Computational biology is key to the repositioning methods used by Yves Lussier, M.D., professor of medicine and engineering, and director of the Institute for Interventional Health Informatics at the University of Illinois at Chicago. Dr. Lussier and colleagues use “hypothesis-anchored computational biology” to study drug repositioning, which begins with making hypotheses about how a repositioning might work.
“We use network-based repositioning to find aberrant re-entry mechanisms, which is conceptually different from pathway-based,” he says. For example, for interacting proteins, they would examine the literature for known published interactions, knowledge bases such as KEGG (Kyoto Encyclopedia of Genes and Genomes) and GO (Gene Ontology project), and results from yeast-2-hybrid studies. Alternatively, they may use genome-wide repositioning with GSEA (Gene Set Enrichment Analysis).
Dr. Lussier suggests that there is room to grow in this field of research. Despite the available funding, he says that a limited number of researchers have the experience and skills required not only to apply computational biology to drug repositioning, but also to interpret the biological context and see the drugs through clinical trials. “The biggest challenge is to empower the right groups and establish the most cost-efficient approaches to reposition drugs,” he says.

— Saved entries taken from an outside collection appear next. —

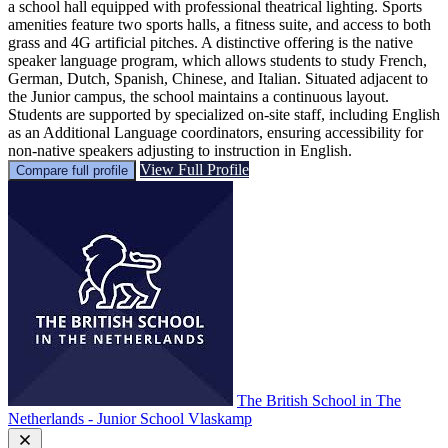
a school hall equipped with professional theatrical lighting. Sports
amenities feature two sports halls, a fitness suite, and access to both
grass and 4G artificial pitches. A distinctive offering is the native
speaker language program, which allows students to study French,
German, Dutch, Spanish, Chinese, and Italian. Situated adjacent to
the Junior campus, the school maintains a continuous layout.
Students are supported by specialized on-site staff, including English
as an Additional Language coordinators, ensuring accessibility for
non-native speakers adjusting to instruction in English.
View Full Profile
Compare full profile
The British School in The
Netherlands - Junior School Vlaskamp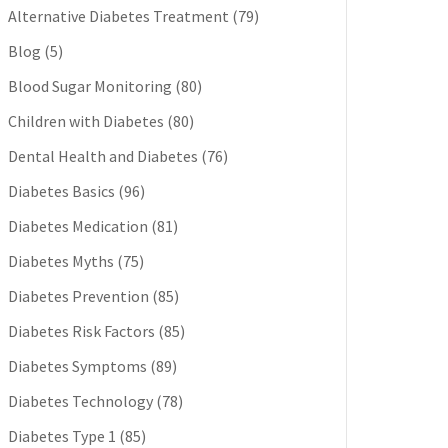
Alternative Diabetes Treatment
(79)
Blog
(5)
Blood Sugar Monitoring
(80)
Children with Diabetes
(80)
Dental Health and Diabetes
(76)
Diabetes Basics
(96)
Diabetes Medication
(81)
Diabetes Myths
(75)
Diabetes Prevention
(85)
Diabetes Risk Factors
(85)
Diabetes Symptoms
(89)
Diabetes Technology
(78)
Diabetes Type 1
(85)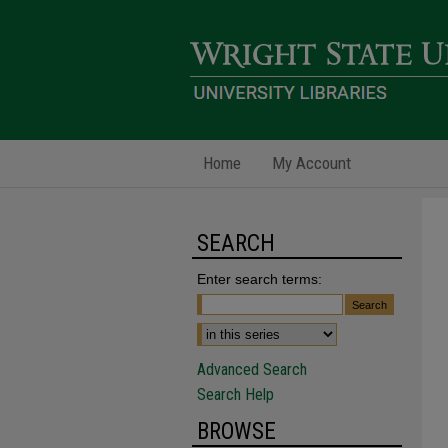
Home
My Account
SEARCH
Enter search terms:
Advanced Search
Search Help
BROWSE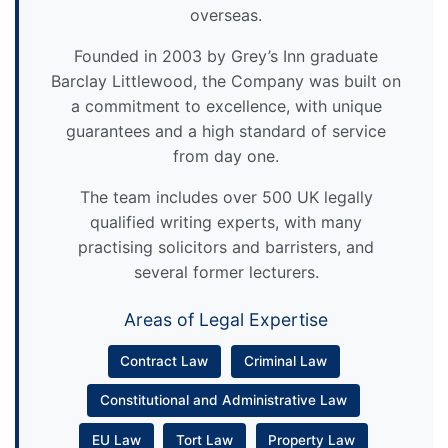
overseas.
Founded in 2003 by Grey’s Inn graduate
Barclay Littlewood, the Company was built on
a commitment to excellence, with unique
guarantees and a high standard of service
from day one.
The team includes over 500 UK legally
qualified writing experts, with many
practising solicitors and barristers, and
several former lecturers.
Areas of Legal Expertise
Contract Law
Criminal Law
Constitutional and Administrative Law
EU Law
Tort Law
Property Law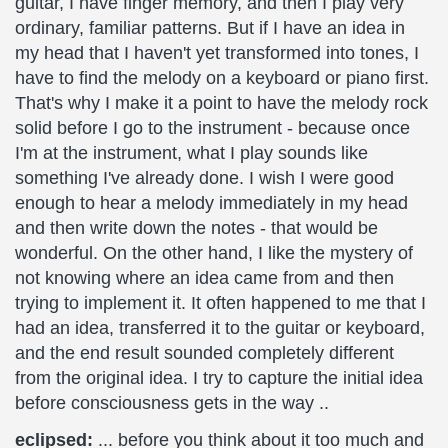
guitar, I have finger memory, and then I play very
ordinary, familiar patterns. But if I have an idea in
my head that I haven't yet transformed into tones, I
have to find the melody on a keyboard or piano first.
That's why I make it a point to have the melody rock
solid before I go to the instrument - because once
I'm at the instrument, what I play sounds like
something I've already done. I wish I were good
enough to hear a melody immediately in my head
and then write down the notes - that would be
wonderful. On the other hand, I like the mystery of
not knowing where an idea came from and then
trying to implement it. It often happened to me that I
had an idea, transferred it to the guitar or keyboard,
and the end result sounded completely different
from the original idea. I try to capture the initial idea
before consciousness gets in the way ..
eclipsed:
... before you think about it too much and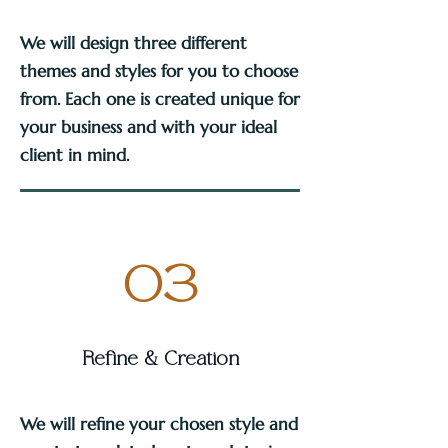
We will design three different
themes and styles for you to choose
from. Each one is created unique for
your business and with your ideal
client in mind.
03
Refine & Creation
We will refine your chosen style and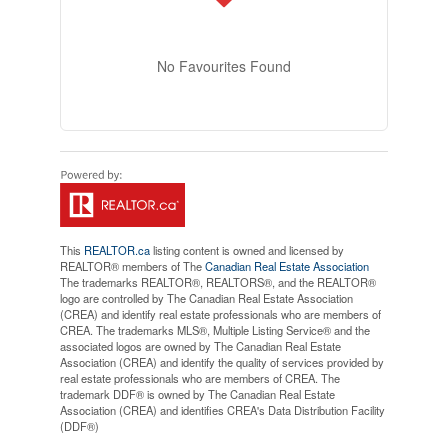
No Favourites Found
This
REALTOR.ca
listing content is owned and licensed by
REALTOR® members of The
Canadian Real Estate Association
The trademarks REALTOR®, REALTORS®, and the REALTOR®
logo are controlled by The Canadian Real Estate Association
(CREA) and identify real estate professionals who are members of
CREA. The trademarks MLS®, Multiple Listing Service® and the
associated logos are owned by The Canadian Real Estate
Association (CREA) and identify the quality of services provided by
real estate professionals who are members of CREA. The
trademark DDF® is owned by The Canadian Real Estate
Association (CREA) and identifies CREA's Data Distribution Facility
(DDF®)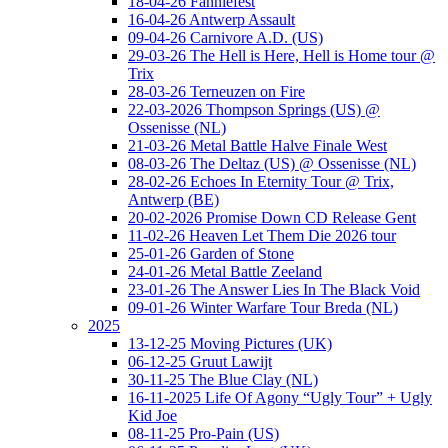
18-04-26 Fanniefest
16-04-26 Antwerp Assault
09-04-26 Carnivore A.D. (US)
29-03-26 The Hell is Here, Hell is Home tour @
Trix
28-03-26 Terneuzen on Fire
22-03-2026 Thompson Springs (US) @
Ossenisse (NL)
21-03-26 Metal Battle Halve Finale West
08-03-26 The Deltaz (US) @ Ossenisse (NL)
28-02-26 Echoes In Eternity Tour @ Trix,
Antwerp (BE)
20-02-2026 Promise Down CD Release Gent
11-02-26 Heaven Let Them Die 2026 tour
25-01-26 Garden of Stone
24-01-26 Metal Battle Zeeland
23-01-26 The Answer Lies In The Black Void
09-01-26 Winter Warfare Tour Breda (NL)
2025
13-12-25 Moving Pictures (UK)
06-12-25 Gruut Lawijt
30-11-25 The Blue Clay (NL)
16-11-2025 Life Of Agony “Ugly Tour” + Ugly
Kid Joe
08-11-25 Pro-Pain (US)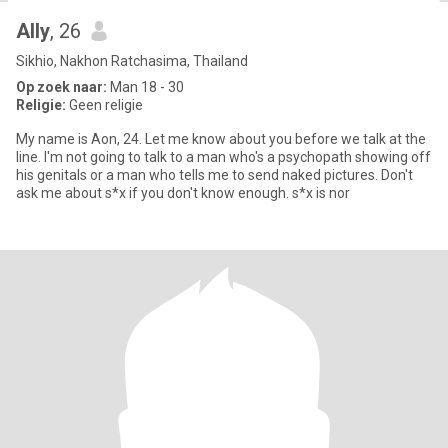
Ally
, 26
Sikhio, Nakhon Ratchasima, Thailand
Op zoek naar:
Man 18 - 30
Religie:
Geen religie
My name is Aon, 24. Let me know about you before we talk at the
line. I'm not going to talk to a man who's a psychopath showing off
his genitals or a man who tells me to send naked pictures. Don't
ask me about s*x if you don't know enough. s*x is nor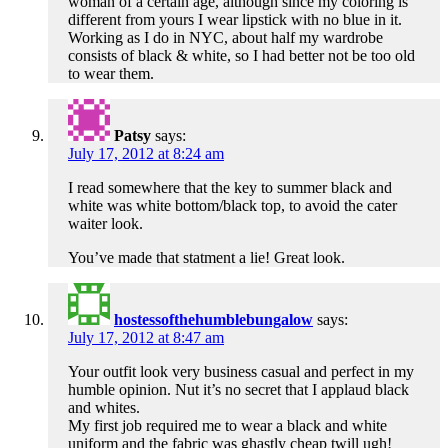
woman of a certain age, although since my coloring is
different from yours I wear lipstick with no blue in it.
Working as I do in NYC, about half my wardrobe
consists of black & white, so I had better not be too old
to wear them.
Patsy
says:
July 17, 2012 at 8:24 am
I read somewhere that the key to summer black and
white was white bottom/black top, to avoid the cater
waiter look.
You’ve made that statment a lie! Great look.
hostessofthehumblebungalow
says:
July 17, 2012 at 8:47 am
Your outfit look very business casual and perfect in my
humble opinion. Nut it’s no secret that I applaud black
and whites.
My first job required me to wear a black and white
uniform and the fabric was ghastly cheap twill ugh!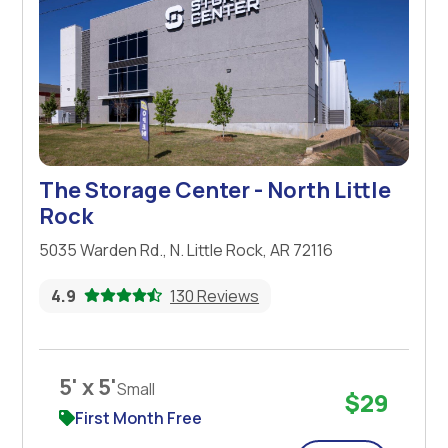
The Storage Center - North Little
Rock
5035 Warden Rd., N. Little Rock, AR 72116
4.9
130 Reviews
5' x 5'
Small
$29
First Month Free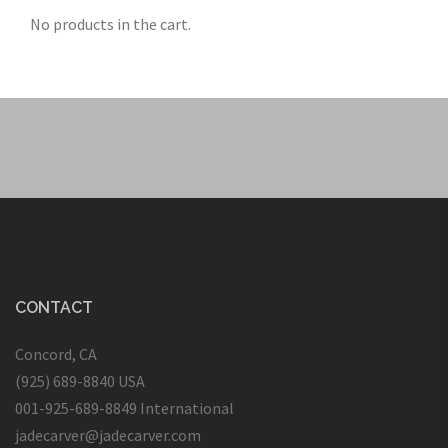
No products in the cart.
CONTACT
Concord, CA
(925) 689-8840 USA
001-925-689-8849 International
jadecarver@jadecarver.com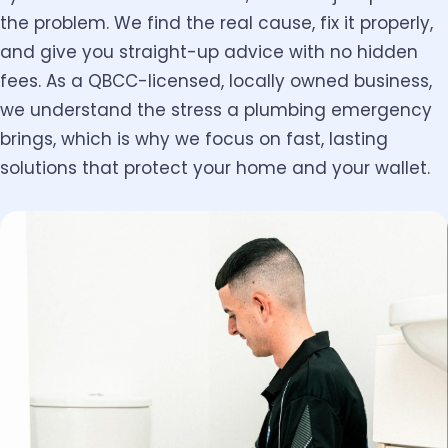
the problem. We find the real cause, fix it properly,
and give you straight-up advice with no hidden
fees. As a QBCC-licensed, locally owned business,
we understand the stress a plumbing emergency
brings, which is why we focus on fast, lasting
solutions that protect your home and your wallet.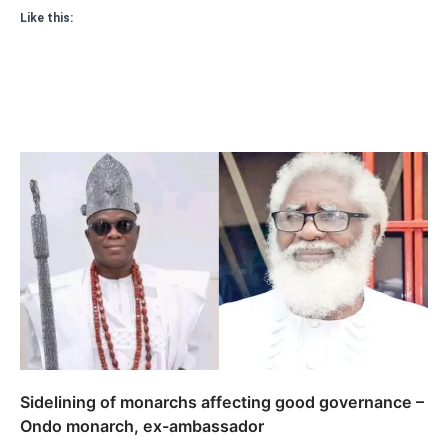
Like this:
Sidelining of monarchs affecting good governance –
Ondo monarch, ex-ambassador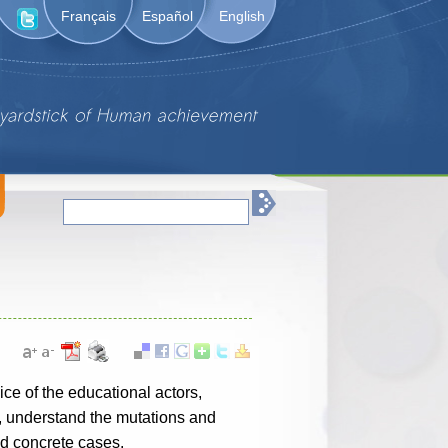
Français
Español
English
ice of the educational actors,
s, understand the mutations and
nd concrete cases.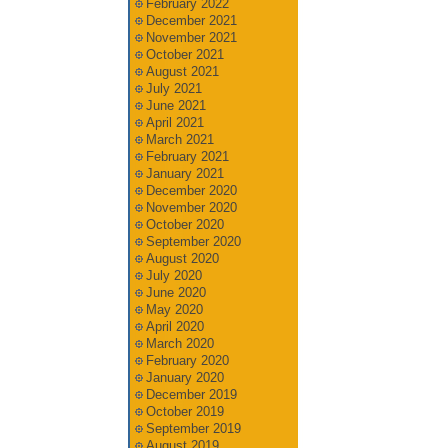
February 2022
December 2021
November 2021
October 2021
August 2021
July 2021
June 2021
April 2021
March 2021
February 2021
January 2021
December 2020
November 2020
October 2020
September 2020
August 2020
July 2020
June 2020
May 2020
April 2020
March 2020
February 2020
January 2020
December 2019
October 2019
September 2019
August 2019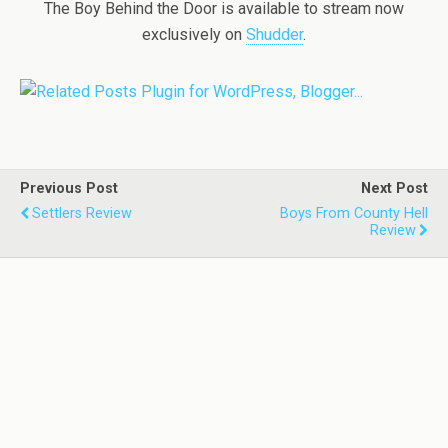
The Boy Behind the Door is available to stream now
exclusively on
Shudder
.
Previous Post
Next Post
Settlers Review
Boys From County Hell
Review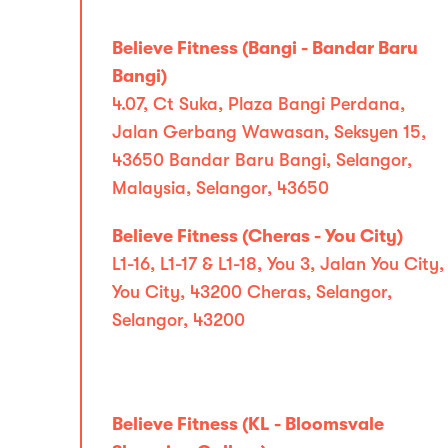
Believe Fitness (Bangi - Bandar Baru
Bangi)
4.07, Ct Suka, Plaza Bangi Perdana,
Jalan Gerbang Wawasan, Seksyen 15,
43650 Bandar Baru Bangi, Selangor,
Malaysia, Selangor, 43650
Believe Fitness (Cheras - You City)
L1-16, L1-17 & L1-18, You 3, Jalan You City,
You City, 43200 Cheras, Selangor,
Selangor, 43200
Believe Fitness (KL - Bloomsvale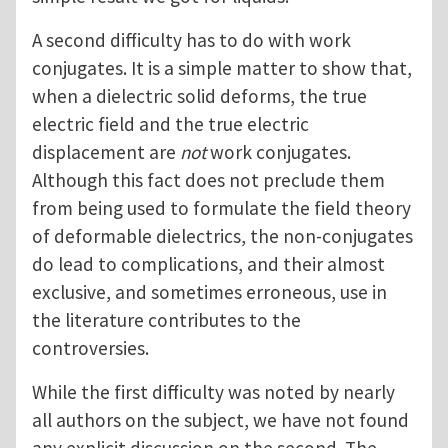
A second difficulty has to do with work
conjugates. It is a simple matter to show that,
when a dielectric solid deforms, the true
electric field and the true electric
displacement are
not
work conjugates.
Although this fact does not preclude them
from being used to formulate the field theory
of deformable dielectrics, the non-conjugates
do lead to complications, and their almost
exclusive, and sometimes erroneous, use in
the literature contributes to the
controversies.
While the first difficulty was noted by nearly
all authors on the subject, we have not found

Researchers at Biovista are also using impressive computational power for drug repositioning. Their Clinical Outcome Search Space™ (COSS) technology ranks how relevant clinical outcomes (more than 29,000 of them) might be against all drugs, and against all human molecular targets. It can also analyze the relevance of all drugs against diseases of interest.
“COSS combines experimentally derived data about on- and off-target pharmacology with data from multiple sources about every drug, every indication, and every adverse effect, to generate unique data profiles for every drug, disease, adverse event, or human molecular target,” says Biovista’s president, Aris Persidis, Ph.D. “COSS then compares and ranks the data profiles to determine the most relevant ones, which are then validated experimentally.”
Biovista has already repositioned two drugs for the progressive form of multiple sclerosis (MS), which has had few treatment options. Most MS drugs, for treatment of the relapsing-remitting form of MS, compromise the patients’ immune systems and have significant side effects. Biovista wanted to find non-immunomodulatory drugs that would treat the neurodegeneration that occurs in the progressive form of MS.
COSS found an unknown role of mitochondrial dysfunction in MS, which previously had been thought a purely autoimmune disease. Therefore they used COSS to reposition drugs against mitochondrial—rather than autoimmune—dysfunction, resulting in two drug candidates (BVA-101 and BVA-201) that they then validated as effective in animal models of MS.
“COSS was thus able to help redefine the potential mechanism of the disease, opening up fresh new opportunities for unanticipated therapies,” says Dr. Persidis. “Biovista is currently designing first-in-human studies for its MS program candidates.”